I struggled with a direction. My love for music knew no prejudice towards a specific style
yet I needed to do what my ability would yield and most importantly be myself so I could, in my
music, reflect myself and then one day I heard a song. It was something strange to my ear but it
was beautiful. The wail of the harmonica the wine of the lap steel guitar. It was country music,
the classic, rugged, raw, and honest country music. I could sing along and play along and the
stories evoked such emotion. I was put in the shoes of a million people and felt all their
experiences just by hearing the various stories of these songs that were new to me. This was my
direction and on no other path could I have been more myself.

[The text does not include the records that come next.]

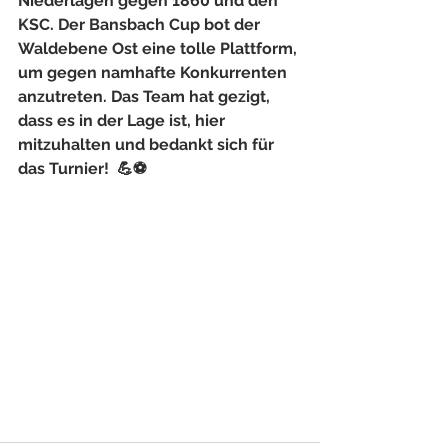
Niederlagen gegen 1860 und den 
KSC. Der Bansbach Cup bot der 
Waldebene Ost eine tolle Plattform, 
um gegen namhafte Konkurrenten 
anzutreten. Das Team hat gezigt, 
dass es in der Lage ist, hier 
mitzuhalten und bedankt sich für 
das Turnier!  💪⚽️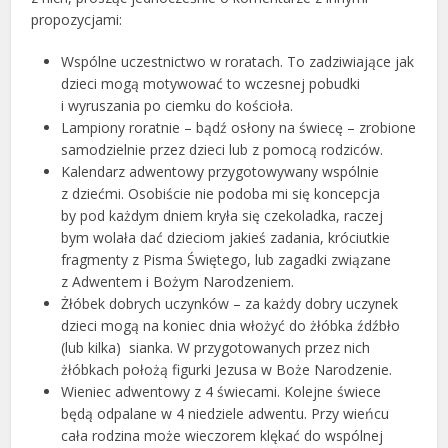
propozycjami:
Wspólne uczestnictwo w roratach. To zadziwiające jak
dzieci mogą motywować to wczesnej pobudki
i wyruszania po ciemku do kościoła.
Lampiony roratnie – bądź osłony na świecę – zrobione
samodzielnie przez dzieci lub z pomocą rodziców.
Kalendarz adwentowy przygotowywany wspólnie
z dziećmi. Osobiście nie podoba mi się koncepcja
by pod każdym dniem kryła się czekoladka, raczej
bym wolała dać dzieciom jakieś zadania, króciutkie
fragmenty z Pisma Świętego, lub zagadki związane
z Adwentem i Bożym Narodzeniem.
Żłóbek dobrych uczynków – za każdy dobry uczynek
dzieci mogą na koniec dnia włożyć do żłóbka źdźbło
(lub kilka) sianka. W przygotowanych przez nich
żłóbkach położą figurki Jezusa w Boże Narodzenie.
Wieniec adwentowy z 4 świecami. Kolejne świece
będą odpalane w 4 niedziele adwentu. Przy wieńcu
cała rodzina może wieczorem klękać do wspólnej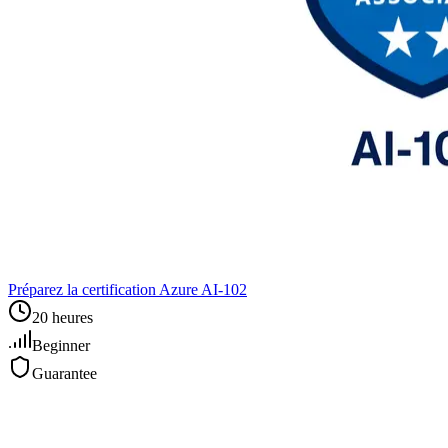
Préparez la certification Azure AI‑102
20 heures
Beginner
Guarantee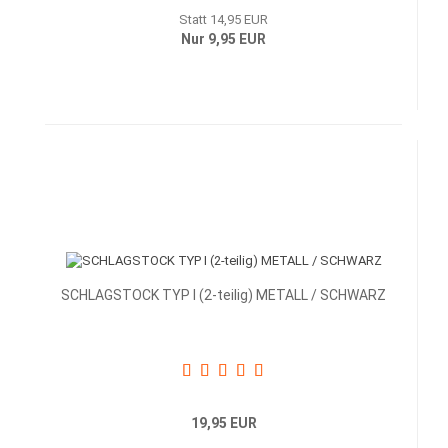
Statt 14,95 EUR
Nur 9,95 EUR
SCHLAGSTOCK TYP I (2-teilig) METALL / SCHWARZ
19,95 EUR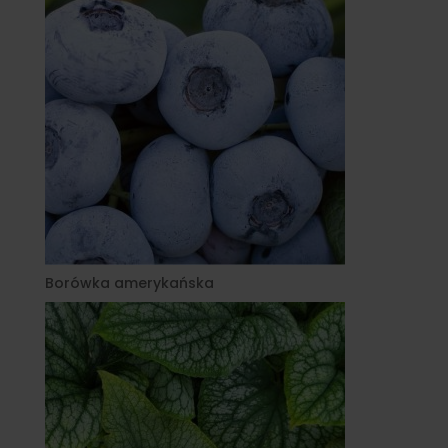
Borówka amerykańska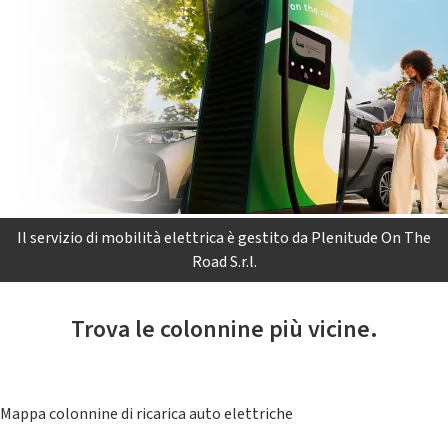
Il servizio di mobilità elettrica è gestito da Plenitude On The
Road S.r.l.
Trova le colonnine più vicine.
Mappa colonnine di ricarica auto elettriche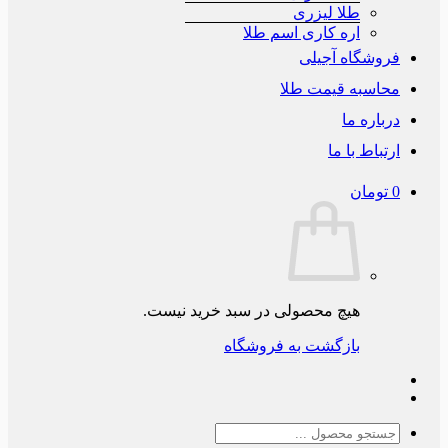
طلا لیزری
اره کاری اسم طلا
فروشگاه آجیلی
محاسبه قیمت طلا
درباره ما
ارتباط با ما
0
تومان
هیچ محصولی در سبد خرید نیست.
بازگشت به فروشگاه
جستجو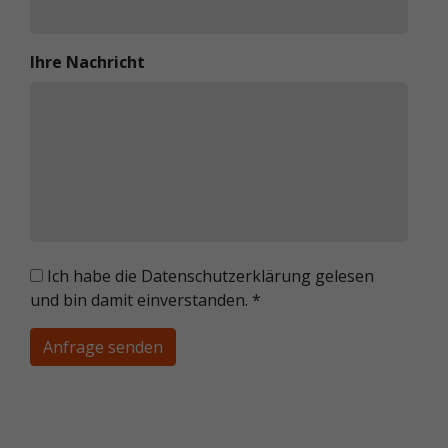
Ihre Nachricht
Ich habe die Datenschutzerklärung gelesen
und bin damit einverstanden.
*
Anfrage senden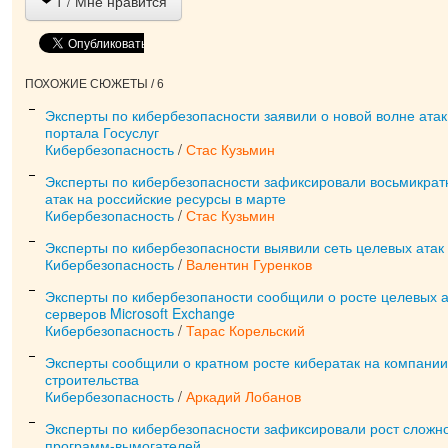
1
/ Мне нравится
ПОХОЖИЕ СЮЖЕТЫ / 6
Эксперты по кибербезопасности заявили о новой волне атак
портала Госуслуг
Кибербезопасность
/
Стас Кузьмин
Эксперты по кибербезопасности зафиксировали восьмикрат
атак на российские ресурсы в марте
Кибербезопасность
/
Стас Кузьмин
Эксперты по кибербезопасности выявили сеть целевых атак 
Кибербезопасность
/
Валентин Гуренков
Эксперты по кибербезопаности сообщили о росте целевых а
серверов Microsoft Exchange
Кибербезопасность
/
Тарас Корельский
Эксперты сообщили о кратном росте кибератак на компании
строительства
Кибербезопасность
/
Аркадий Лобанов
Эксперты по кибербезопасности зафиксировали рост сложно
программ-вымогателей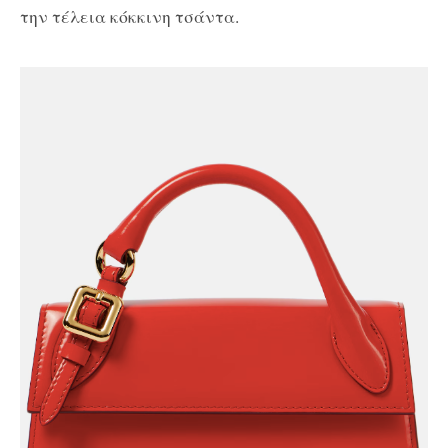
την τέλεια κόκκινη τσάντα.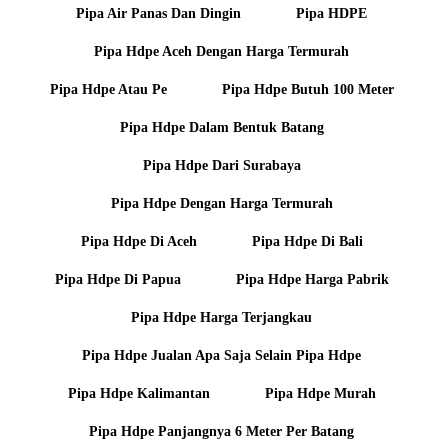
Pipa Air Panas Dan Dingin
Pipa HDPE
Pipa Hdpe Aceh Dengan Harga Termurah
Pipa Hdpe Atau Pe
Pipa Hdpe Butuh 100 Meter
Pipa Hdpe Dalam Bentuk Batang
Pipa Hdpe Dari Surabaya
Pipa Hdpe Dengan Harga Termurah
Pipa Hdpe Di Aceh
Pipa Hdpe Di Bali
Pipa Hdpe Di Papua
Pipa Hdpe Harga Pabrik
Pipa Hdpe Harga Terjangkau
Pipa Hdpe Jualan Apa Saja Selain Pipa Hdpe
Pipa Hdpe Kalimantan
Pipa Hdpe Murah
Pipa Hdpe Panjangnya 6 Meter Per Batang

I wailed on the harmonica, I strummed my guitar. I embraced the deep baritones of my
voice and began telling stories in my lyrics. I told tales that were of my experience and tales of
the experience of others all with the purpose of communicating and creating something that
made someone else somewhere feel something. I had found not only a sound but in doing this I
began to better find myself and understand who I am. Each song I write, each song I play is a
reflection of me and just as when I listen, each time I play music I experience it and in this great
raw honesty I get to connect with those who lend an ear. The human experience, our pains, our
joys are common and mostly shared so as I speak of these things I get to connect with another
person perhaps even a stranger and to me it is a great statement to the human experience and to
sharing this world and to love and life and most importantly it reminds me that those around me
are my fellows and we will always share the bond of being human.